Data provided
---*---

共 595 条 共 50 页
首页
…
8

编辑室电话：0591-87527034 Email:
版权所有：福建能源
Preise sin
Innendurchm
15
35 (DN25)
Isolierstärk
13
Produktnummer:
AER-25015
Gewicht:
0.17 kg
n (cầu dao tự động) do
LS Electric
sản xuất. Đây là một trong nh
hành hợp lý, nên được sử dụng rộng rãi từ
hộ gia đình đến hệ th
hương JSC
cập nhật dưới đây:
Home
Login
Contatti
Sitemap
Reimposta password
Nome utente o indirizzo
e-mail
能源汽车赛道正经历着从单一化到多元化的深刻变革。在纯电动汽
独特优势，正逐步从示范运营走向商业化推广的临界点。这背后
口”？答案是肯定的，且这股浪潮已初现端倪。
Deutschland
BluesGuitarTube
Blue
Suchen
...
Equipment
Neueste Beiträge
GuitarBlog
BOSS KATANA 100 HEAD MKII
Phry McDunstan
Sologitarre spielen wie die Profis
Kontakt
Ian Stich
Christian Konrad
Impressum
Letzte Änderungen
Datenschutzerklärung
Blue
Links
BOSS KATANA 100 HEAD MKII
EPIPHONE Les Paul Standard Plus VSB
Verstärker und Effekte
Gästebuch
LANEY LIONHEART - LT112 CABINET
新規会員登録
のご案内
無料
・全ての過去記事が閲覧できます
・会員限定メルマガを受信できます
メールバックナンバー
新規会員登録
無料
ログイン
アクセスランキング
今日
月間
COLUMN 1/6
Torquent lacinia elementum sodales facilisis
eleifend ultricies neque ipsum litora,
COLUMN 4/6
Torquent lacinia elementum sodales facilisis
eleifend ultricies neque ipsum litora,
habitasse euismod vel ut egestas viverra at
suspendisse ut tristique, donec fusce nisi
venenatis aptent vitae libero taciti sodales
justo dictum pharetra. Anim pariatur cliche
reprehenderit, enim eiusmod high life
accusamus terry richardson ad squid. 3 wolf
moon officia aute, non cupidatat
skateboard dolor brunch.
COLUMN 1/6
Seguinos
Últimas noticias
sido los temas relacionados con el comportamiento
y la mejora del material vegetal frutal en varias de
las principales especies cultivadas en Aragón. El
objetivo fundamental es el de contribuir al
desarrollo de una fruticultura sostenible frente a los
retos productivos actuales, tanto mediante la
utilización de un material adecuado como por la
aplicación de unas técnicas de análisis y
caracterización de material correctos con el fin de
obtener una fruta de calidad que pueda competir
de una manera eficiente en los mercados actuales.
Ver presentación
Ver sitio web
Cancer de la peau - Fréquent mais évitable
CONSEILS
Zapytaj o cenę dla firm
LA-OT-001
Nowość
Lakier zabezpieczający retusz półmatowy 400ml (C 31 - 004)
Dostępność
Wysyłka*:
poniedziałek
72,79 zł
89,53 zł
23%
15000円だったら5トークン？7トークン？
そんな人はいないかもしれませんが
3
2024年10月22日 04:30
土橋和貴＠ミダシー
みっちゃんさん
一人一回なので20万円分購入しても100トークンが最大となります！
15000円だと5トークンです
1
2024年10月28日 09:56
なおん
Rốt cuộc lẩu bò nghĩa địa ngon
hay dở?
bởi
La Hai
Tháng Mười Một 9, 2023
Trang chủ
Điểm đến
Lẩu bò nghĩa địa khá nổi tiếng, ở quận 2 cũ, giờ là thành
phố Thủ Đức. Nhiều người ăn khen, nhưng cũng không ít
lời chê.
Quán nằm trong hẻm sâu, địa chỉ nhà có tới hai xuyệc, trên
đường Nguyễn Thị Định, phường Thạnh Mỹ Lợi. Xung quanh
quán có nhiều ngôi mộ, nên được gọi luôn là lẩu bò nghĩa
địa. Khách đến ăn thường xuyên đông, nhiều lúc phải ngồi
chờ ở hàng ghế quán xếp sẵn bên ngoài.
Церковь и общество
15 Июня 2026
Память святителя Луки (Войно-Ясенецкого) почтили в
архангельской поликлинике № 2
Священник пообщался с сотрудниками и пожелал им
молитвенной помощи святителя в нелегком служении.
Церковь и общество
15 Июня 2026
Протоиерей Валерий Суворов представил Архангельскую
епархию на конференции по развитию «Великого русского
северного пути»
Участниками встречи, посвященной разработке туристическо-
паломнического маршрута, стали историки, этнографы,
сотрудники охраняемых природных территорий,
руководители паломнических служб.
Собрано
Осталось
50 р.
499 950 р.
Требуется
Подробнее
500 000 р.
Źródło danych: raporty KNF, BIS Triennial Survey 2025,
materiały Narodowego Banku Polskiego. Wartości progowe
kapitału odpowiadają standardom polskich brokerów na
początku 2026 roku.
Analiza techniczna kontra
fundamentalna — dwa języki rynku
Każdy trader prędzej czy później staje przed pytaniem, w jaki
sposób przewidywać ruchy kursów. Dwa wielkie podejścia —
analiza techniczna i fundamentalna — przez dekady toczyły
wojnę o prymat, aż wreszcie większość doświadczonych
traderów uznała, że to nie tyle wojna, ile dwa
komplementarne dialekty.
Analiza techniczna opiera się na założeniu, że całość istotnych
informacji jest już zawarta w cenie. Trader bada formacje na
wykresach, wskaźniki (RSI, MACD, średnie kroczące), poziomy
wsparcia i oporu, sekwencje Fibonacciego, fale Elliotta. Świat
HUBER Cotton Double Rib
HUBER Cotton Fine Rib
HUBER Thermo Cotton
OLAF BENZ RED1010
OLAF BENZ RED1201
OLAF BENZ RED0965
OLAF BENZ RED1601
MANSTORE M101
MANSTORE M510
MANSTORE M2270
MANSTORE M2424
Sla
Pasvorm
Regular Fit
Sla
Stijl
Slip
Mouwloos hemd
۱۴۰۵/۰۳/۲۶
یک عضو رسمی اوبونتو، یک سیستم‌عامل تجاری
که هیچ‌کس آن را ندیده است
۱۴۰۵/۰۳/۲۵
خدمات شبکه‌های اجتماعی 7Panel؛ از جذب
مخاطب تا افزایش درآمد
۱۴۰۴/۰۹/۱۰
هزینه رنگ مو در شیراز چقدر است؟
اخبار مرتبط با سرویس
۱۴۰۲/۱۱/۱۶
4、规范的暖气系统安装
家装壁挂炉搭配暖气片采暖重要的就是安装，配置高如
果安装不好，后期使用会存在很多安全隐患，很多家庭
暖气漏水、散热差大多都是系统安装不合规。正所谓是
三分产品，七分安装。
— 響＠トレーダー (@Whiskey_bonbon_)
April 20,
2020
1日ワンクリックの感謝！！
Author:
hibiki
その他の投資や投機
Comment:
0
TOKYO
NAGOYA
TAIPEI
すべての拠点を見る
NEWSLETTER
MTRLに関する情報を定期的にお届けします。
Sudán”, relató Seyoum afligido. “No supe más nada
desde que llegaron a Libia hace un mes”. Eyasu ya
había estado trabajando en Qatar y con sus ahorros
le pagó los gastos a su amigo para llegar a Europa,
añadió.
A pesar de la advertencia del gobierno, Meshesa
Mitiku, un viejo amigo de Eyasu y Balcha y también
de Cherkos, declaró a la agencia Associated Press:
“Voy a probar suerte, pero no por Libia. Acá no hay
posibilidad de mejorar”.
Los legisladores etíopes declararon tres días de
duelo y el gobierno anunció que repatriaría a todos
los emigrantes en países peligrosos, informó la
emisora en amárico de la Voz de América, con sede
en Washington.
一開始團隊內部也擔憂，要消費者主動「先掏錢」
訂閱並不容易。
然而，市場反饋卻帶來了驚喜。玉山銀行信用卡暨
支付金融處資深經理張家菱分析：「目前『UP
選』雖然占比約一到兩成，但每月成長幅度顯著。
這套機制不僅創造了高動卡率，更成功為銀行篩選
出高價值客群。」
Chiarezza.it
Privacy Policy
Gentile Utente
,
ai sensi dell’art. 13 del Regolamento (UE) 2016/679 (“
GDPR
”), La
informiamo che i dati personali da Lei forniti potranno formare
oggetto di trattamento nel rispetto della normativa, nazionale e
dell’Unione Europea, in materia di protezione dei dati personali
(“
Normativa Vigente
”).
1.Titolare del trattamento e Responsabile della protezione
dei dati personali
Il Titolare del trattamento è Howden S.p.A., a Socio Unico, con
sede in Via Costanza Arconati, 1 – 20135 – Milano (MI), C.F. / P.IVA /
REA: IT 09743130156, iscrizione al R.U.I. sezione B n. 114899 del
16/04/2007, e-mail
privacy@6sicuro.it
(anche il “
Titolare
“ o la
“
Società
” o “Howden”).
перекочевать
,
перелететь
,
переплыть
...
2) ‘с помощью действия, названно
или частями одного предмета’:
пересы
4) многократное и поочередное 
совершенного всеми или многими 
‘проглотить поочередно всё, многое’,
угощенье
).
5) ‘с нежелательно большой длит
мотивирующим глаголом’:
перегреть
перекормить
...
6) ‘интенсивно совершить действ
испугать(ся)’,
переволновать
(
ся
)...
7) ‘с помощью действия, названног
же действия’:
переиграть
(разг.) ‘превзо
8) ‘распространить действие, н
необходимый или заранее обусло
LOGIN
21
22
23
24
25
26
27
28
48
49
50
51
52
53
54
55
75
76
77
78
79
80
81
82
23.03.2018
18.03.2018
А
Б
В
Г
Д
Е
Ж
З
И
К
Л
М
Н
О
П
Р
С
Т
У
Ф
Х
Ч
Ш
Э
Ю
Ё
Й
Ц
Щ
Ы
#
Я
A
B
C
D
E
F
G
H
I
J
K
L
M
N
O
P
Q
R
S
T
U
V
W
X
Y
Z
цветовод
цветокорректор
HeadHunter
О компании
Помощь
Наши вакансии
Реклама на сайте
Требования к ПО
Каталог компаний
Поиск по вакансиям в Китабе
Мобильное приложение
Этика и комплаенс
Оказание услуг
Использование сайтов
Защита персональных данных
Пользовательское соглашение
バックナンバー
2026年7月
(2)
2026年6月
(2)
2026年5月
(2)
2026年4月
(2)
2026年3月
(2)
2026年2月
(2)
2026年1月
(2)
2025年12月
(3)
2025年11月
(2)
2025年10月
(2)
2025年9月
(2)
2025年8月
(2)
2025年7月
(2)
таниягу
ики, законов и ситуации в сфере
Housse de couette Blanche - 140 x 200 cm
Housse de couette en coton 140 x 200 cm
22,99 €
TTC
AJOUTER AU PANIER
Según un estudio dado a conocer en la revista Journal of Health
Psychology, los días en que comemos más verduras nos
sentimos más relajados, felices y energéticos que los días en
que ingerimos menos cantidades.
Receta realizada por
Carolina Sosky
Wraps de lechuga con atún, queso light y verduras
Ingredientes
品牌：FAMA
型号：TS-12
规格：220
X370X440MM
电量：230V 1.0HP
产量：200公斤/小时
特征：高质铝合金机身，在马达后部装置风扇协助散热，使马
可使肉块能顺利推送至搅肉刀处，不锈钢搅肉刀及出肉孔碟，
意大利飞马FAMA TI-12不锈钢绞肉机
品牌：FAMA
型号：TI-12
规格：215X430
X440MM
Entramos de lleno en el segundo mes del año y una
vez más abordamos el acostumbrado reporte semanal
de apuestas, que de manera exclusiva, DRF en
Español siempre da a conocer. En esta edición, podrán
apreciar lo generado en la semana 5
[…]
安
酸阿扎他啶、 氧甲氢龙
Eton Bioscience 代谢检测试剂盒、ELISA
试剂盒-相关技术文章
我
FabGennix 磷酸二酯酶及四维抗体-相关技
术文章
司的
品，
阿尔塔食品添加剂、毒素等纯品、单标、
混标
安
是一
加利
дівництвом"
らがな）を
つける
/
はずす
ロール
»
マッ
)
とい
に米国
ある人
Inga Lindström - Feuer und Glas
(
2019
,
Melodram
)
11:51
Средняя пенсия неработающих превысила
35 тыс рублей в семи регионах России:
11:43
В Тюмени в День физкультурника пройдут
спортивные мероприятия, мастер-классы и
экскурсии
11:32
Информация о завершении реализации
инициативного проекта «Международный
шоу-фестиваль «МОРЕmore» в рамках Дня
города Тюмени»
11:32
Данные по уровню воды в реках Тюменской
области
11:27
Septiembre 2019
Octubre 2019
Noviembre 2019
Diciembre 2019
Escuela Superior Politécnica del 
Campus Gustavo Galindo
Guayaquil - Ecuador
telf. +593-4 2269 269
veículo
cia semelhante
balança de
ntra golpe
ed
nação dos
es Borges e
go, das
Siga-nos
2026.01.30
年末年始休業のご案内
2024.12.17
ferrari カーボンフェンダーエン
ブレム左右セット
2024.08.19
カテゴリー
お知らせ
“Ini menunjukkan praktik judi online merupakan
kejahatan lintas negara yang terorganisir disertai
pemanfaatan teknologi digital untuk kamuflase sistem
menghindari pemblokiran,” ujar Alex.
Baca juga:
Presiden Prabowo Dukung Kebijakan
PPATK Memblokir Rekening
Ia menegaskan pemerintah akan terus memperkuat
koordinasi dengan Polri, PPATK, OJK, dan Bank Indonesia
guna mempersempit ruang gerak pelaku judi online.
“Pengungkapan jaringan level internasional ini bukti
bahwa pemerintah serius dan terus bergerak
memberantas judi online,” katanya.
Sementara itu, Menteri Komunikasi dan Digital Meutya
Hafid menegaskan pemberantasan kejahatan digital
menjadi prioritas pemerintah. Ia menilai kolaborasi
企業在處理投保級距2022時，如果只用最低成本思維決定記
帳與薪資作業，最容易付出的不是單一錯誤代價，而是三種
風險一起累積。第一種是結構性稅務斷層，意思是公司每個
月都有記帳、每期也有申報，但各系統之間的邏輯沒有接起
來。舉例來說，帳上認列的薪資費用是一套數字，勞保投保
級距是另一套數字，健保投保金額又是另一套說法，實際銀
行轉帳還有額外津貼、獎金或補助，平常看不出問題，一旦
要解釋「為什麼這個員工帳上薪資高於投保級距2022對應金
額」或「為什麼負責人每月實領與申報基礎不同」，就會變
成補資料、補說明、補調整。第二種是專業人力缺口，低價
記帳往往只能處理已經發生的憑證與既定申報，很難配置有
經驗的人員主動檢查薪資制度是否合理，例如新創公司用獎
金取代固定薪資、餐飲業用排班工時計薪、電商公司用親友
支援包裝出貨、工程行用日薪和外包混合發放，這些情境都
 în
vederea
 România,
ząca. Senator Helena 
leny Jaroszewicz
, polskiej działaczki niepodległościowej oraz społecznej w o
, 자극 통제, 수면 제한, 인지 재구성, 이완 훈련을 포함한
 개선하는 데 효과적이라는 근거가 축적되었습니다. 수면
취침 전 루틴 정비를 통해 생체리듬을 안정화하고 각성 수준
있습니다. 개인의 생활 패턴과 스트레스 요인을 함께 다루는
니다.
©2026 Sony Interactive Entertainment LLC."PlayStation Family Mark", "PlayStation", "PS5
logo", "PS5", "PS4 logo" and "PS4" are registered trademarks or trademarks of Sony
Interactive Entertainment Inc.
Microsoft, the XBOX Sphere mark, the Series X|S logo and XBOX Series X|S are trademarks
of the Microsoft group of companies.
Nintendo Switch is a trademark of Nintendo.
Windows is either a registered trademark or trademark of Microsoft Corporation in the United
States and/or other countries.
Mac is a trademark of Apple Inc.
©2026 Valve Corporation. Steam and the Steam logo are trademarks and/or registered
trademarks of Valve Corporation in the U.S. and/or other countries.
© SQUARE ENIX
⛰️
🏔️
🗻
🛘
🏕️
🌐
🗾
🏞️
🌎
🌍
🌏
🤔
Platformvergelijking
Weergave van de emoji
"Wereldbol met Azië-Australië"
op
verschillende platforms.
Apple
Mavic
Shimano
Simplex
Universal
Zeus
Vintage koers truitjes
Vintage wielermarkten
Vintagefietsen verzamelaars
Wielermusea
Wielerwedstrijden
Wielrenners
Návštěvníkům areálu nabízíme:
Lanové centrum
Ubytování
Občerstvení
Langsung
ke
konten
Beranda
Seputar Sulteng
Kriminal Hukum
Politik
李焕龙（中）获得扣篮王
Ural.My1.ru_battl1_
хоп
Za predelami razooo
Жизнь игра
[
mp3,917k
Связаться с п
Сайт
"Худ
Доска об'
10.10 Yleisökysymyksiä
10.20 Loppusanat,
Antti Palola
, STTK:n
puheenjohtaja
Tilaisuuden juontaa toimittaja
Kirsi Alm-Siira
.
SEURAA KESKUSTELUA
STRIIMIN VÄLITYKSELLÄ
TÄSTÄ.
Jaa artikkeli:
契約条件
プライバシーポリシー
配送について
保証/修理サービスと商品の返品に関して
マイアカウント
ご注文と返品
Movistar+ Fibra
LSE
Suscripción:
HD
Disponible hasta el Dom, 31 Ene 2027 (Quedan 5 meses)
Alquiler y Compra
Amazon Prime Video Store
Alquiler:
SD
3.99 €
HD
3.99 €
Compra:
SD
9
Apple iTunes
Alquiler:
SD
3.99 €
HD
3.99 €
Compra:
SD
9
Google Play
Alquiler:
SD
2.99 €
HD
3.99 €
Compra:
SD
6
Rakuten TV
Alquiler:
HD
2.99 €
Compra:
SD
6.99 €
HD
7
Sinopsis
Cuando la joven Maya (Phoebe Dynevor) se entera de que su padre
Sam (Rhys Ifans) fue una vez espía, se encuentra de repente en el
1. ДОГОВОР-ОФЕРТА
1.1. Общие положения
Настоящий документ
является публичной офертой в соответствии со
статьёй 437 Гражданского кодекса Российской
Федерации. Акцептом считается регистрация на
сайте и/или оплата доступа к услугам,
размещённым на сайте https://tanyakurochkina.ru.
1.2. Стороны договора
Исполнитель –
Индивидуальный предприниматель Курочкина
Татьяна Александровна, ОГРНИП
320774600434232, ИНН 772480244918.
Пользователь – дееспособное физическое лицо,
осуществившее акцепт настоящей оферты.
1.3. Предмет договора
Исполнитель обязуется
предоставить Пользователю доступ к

---*---

Task to carry out
Restate, word for word and with nothing added, the lines from the first line of the listing through the one where "utilización de un" stands.

Answer box
共 595 条 共 50 页
首页
…
8

编辑室电话：0591-87527034 Email:
版权所有：福建能源
Preise sin
Innendurchm
15
35 (DN25)
Isolierstärk
13
Produktnummer:
AER-25015
Gewicht:
0.17 kg
n (cầu dao tự động) do
LS Electric
sản xuất. Đây là một trong nh
hành hợp lý, nên được sử dụng rộng rãi từ
hộ gia đình đến hệ th
hương JSC
cập nhật dưới đây:
Home
Login
Contatti
Sitemap
Reimposta password
Nome utente o indirizzo
e-mail
能源汽车赛道正经历着从单一化到多元化的深刻变革。在纯电动汽
独特优势，正逐步从示范运营走向商业化推广的临界点。这背后
口”？答案是肯定的，且这股浪潮已初现端倪。
Deutschland
BluesGuitarTube
Blue
Suchen
...
Equipment
Neueste Beiträge
GuitarBlog
BOSS KATANA 100 HEAD MKII
Phry McDunstan
Sologitarre spielen wie die Profis
Kontakt
Ian Stich
Christian Konrad
Impressum
Letzte Änderungen
Datenschutzerklärung
Blue
Links
BOSS KATANA 100 HEAD MKII
EPIPHONE Les Paul Standard Plus VSB
Verstärker und Effekte
Gästebuch
LANEY LIONHEART - LT112 CABINET
新規会員登録
のご案内
無料
・全ての過去記事が閲覧できます
・会員限定メルマガを受信できます
メールバックナンバー
新規会員登録
無料
ログイン
アクセスランキング
今日
月間
COLUMN 1/6
Torquent lacinia elementum sodales facilisis
eleifend ultricies neque ipsum litora,
COLUMN 4/6
Torquent lacinia elementum sodales facilisis
eleifend ultricies neque ipsum litora,
habitasse euismod vel ut egestas viverra at
suspendisse ut tristique, donec fusce nisi
venenatis aptent vitae libero taciti sodales
justo dictum pharetra. Anim pariatur cliche
reprehenderit, enim eiusmod high life
accusamus terry richardson ad squid. 3 wolf
moon officia aute, non cupidatat
skateboard dolor brunch.
COLUMN 1/6
Seguinos
Últimas noticias
sido los temas relacionados con el comportamiento
y la mejora del material vegetal frutal en varias de
las principales especies cultivadas en Aragón. El
objetivo fundamental es el de contribuir al
desarrollo de una fruticultura sostenible frente a los
retos productivos actuales, tanto mediante la
utilización de un material adecuado como por la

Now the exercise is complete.